|
From: Patrick J. L. <lop...@gm...> - 2012-02-21 22:38:20
|
On Tue, Feb 21, 2012 at 1:12 PM, Julian Seward <js...@ac...> wrote:
>
> Why are we not having this discussion on developers@ ? There are
> other people who lurk there and have views on this stuff.
No reason at all :-). I have added valgrind-developers to the recipient list.
> On Tuesday, February 21, 2012, you wrote:
>> I did not understand the JIT well enough to "teach the backends to
>> generate code so that the helpers can write the results into a 16 byte
>> area". I agree that would be cleaner, and in fact it was my first
>> thought... But I got stuck trying to figure out how to do it :-)
>>
>> I certainly agree we need to be thinking about 256-bit, 512-bit, and
>> beyond. I tried to use a scheme that would extend in a
>> straightforward, if "dirty", way.
>>
>> Anyhow, if you can provide some sort of template for returning a
>> 128-bit value from a helper, I can take a crack at filling in the
>> details.
>
> Well, it also entails passing 128 bit values to helpers; not just
> returns.
My first attempt handled that by passing two 64-bit arguments "ULong
al, ULong ah" (effective but sloppy). But I could not see how to
return a pair of values from a helper, so I would up storing static
state and returning it in two separate helper calls (effective but
very very sloppy).
> Let me contemplate it more .. it's not entirely simple, and I'm up to
> my ears in review requests etc. Plus out of town on Friday. Basically
> it's a case of messing with doHelperCall in host_amd64_isel.c, and in
> particular its handling of the argument array (the IRExpr** args bit).
>
> When it comes to an arg of type Ity_V128, instead of just asserting, it
> needs to emit insns to push the arg on the stack and pass an argument
> to that location. And if the return type is Ity_V128 then it needs to
> preallocate a 16 byte area on the stack and pass a pointer to that as
> the first arg. Or something.
>
> What this means is that there has to be a certain discipline in writing
> the helpers themselves (which we'll need to decide on):
>
> * if a helper "returns" a V128, then it will be given an pointer to it
> as the first arg, and it must park the result there
>
> * if a helper takes a V128 arg, then it gets a pointer to it in the
> relevant arg position. But this is a readonly arg; writes to it
> will be ignored. (IOW we can't use the standard C scheme of
> getting a pointer to something which the routine both reads and
> writes)
What we want, I think, is a data type to represent 128-bit values,
just as "ULong" represents 64-bit values now. That could just be a
typedef for a struct containing an array of 2 ULongs. (Or 4 ULongs,
or 8, etc., for larger vectors.)
Another option, I suppose, is to use GCC's __attribute__((mode(TI)) to
get a 128-bit integer type. Not sure how tightly coupled you want to
be to GCC-isms, but it might allow direct arithmetic on the V128 in C.

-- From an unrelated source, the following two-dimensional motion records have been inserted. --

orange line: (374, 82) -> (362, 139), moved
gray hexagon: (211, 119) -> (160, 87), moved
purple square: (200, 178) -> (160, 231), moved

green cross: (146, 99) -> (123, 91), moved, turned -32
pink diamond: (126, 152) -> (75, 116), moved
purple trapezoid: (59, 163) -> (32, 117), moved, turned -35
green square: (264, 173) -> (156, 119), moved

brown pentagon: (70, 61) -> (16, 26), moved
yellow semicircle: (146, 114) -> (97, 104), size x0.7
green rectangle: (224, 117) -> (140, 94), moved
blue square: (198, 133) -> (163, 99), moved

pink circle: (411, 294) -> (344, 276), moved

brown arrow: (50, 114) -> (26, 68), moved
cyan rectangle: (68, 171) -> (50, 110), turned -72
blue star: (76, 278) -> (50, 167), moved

Anyway, the arguments to the helpers can be declared "const V128 *",
making it clear that they are read-only, at least for someone looking
at the helpers for the first time.
> Anyway, you can maybe try to hack it up if you are crazy enough. Dodging
> around the extra complexities of "slow" vs "fast" marshalling (see big
> comment on the function) and of also passing the baseblock pointer ("BBP",
> ditto) should keep you suitably entertained for a while. Generating calling
> code which is both fast and correct is difficult.
>
> Getting this sorted out properly would remove by the biggest
> difficulty in fixing the --partial-loads-ok swamp and handling SSEised
> code better, so I am all in favour of it really.

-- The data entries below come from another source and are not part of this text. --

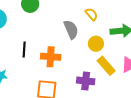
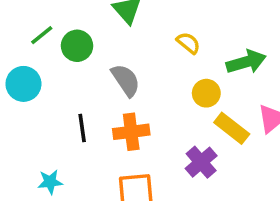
gray semicircle: (71, 29) -> (126, 80), moved
purple cross: (86, 81) -> (201, 162), turned -36

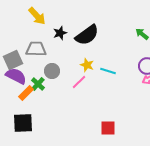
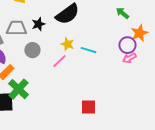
black star: (60, 33) -> (38, 24), moved
green cross: (38, 84) -> (18, 89), moved, size x1.5

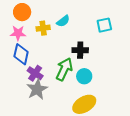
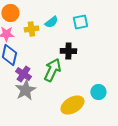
cyan square: (104, 25) -> (80, 22), moved
cyan circle: (84, 76) -> (98, 92), moved

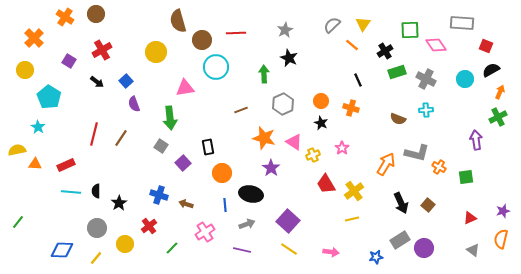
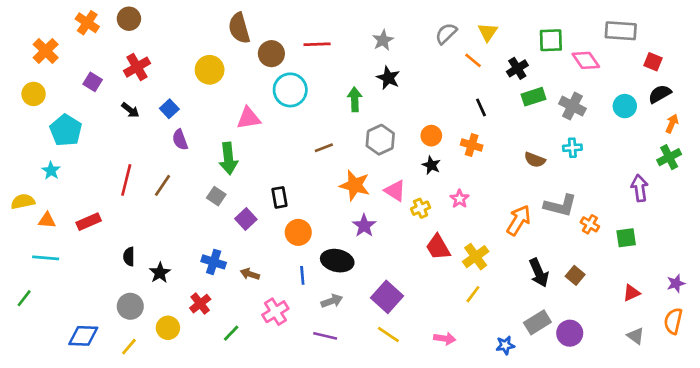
cyan line: (71, 192) -> (46, 258), moved
yellow line: (352, 219) -> (473, 294), turned -40

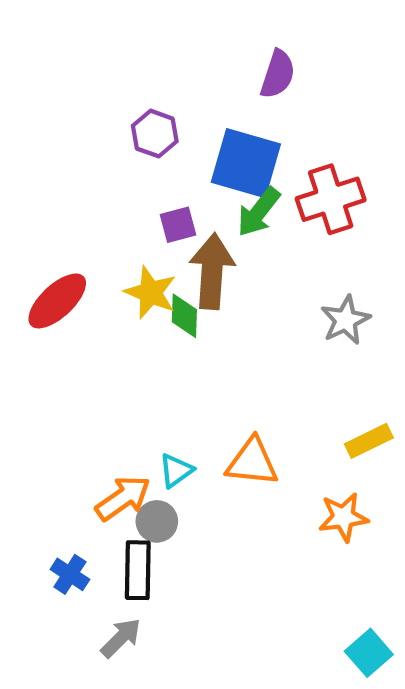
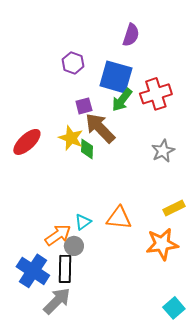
brown arrow: (212, 271) -> (100, 128), turned -48
orange star: (343, 517) -> (162, 244), size x1.4
blue cross: (70, 574) -> (33, 271), size x1.8
gray arrow: (121, 638) -> (57, 301), size x1.4

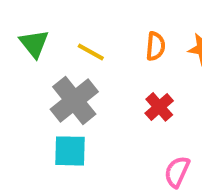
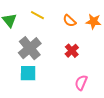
orange semicircle: (155, 46) -> (69, 21), turned 128
yellow line: (91, 52) -> (37, 15), moved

I may take a crack at it, but I am traveling myself next weekend. If
you decide to work on it yourself, please let me know so I do not
"entertain" myself needlessly...
> If you want to get into this, you'll need to make friends with
> --trace-flags=00001000 (for the final IR), 00000100 for the
> vregisterised insns, and 00000010 for the real-registerised insns.
>
>
>> But... Let's get my proposed patch for the 8-byte case sorted first (?)
>
> Yes.
>
>> I guess my question still is: Do you agree with my proposed semantic
>> change to partial_loads_ok?
>
> I think in principle I do. And I see you cut down the patch so it
> only messes with mc_LOADVn_slow -- thanks for that.
>
> So .. what would actually make me happy (and more inclined to take the
> patch) is a test set (more than just one) that comprehensively exercises
> your new logic and makes it clear that it actually works right. Memcheck
> is complex and I've very reluctant to take changes to it without some
> way to know we aren't regressing. Also .. bear in mind that although
> you may be interested only in SSE, I have to also be interested in keeping
> it working properly on all targets, and that tends to add complexity.

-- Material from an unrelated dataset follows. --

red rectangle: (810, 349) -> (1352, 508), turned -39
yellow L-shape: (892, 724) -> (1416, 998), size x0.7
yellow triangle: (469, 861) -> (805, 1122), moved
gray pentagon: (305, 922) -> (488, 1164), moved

I understand. I will see if I can come up with some more test cases
and attach them to my bug report
(https://bugs.kde.org/show_bug.cgi?id=294523). Although at this
point, the patch is so small that it "obviously" does not change any
behavior unless --partial-loads-ok=yes.
Another option is to make --partial-loads-ok a tri-state: "no", "yes",
and "conservative". "no" and "yes" can mean the same as they do now,
while "conservative" can mean the behavior I want (i.e., allow
partially-accessible aligned loads but mark the inaccessible bytes as
undefined). The advantage of the tri-state is that it would be 100%
backward-compatible. The disadvantage is that it would add a
maintenance burden, both now and going forward with 128-bit loads and
beyond. Personally, I would just make "yes" behave the way I want,
because false negatives are so dangerous... But I will implement the
tri-state if you think that is better.
...
Ultimately, I am looking for three things, in this order:
1) Eliminate false negatives for --partial-loads-ok=yes
2) Implement --partial-loads-ok=yes for SSE loads
3) Correctly propagate validity bits for PMOVMSKB
It is turning out to be quite hard to eliminate Memcheck's false
positives on my current code base (using the Intel compiler with full
SSE4.2 optimization). And it is only going to get worse as compilers
get smarter. I believe these three things together would eliminate
most -- possibly all -- of my false positives without introducing any
false negatives.
I am willing to do the work to make these happen, although of course
any help would be welcome.
Thanks!
- Pat
|
|
From: Julian S. <js...@ac...> - 2012-02-22 11:53:58
|
> > What this means is that there has to be a certain discipline in writing
> > the helpers themselves (which we'll need to decide on):
> >
> > * if a helper "returns" a V128, then it will be given an pointer to it
> > as the first arg, and it must park the result there
> >
> > * if a helper takes a V128 arg, then it gets a pointer to it in the
> > relevant arg position. But this is a readonly arg; writes to it
> > will be ignored. (IOW we can't use the standard C scheme of
> > getting a pointer to something which the routine both reads and
> > writes)
So .. the above is nonsense, really. The idea that VEX's code generation
for calls is limited to functions that take machine words as args and return
on or two words as results, is based on the incorrect assumption that
C doesn't allow passing and returning arbitrary structs by value.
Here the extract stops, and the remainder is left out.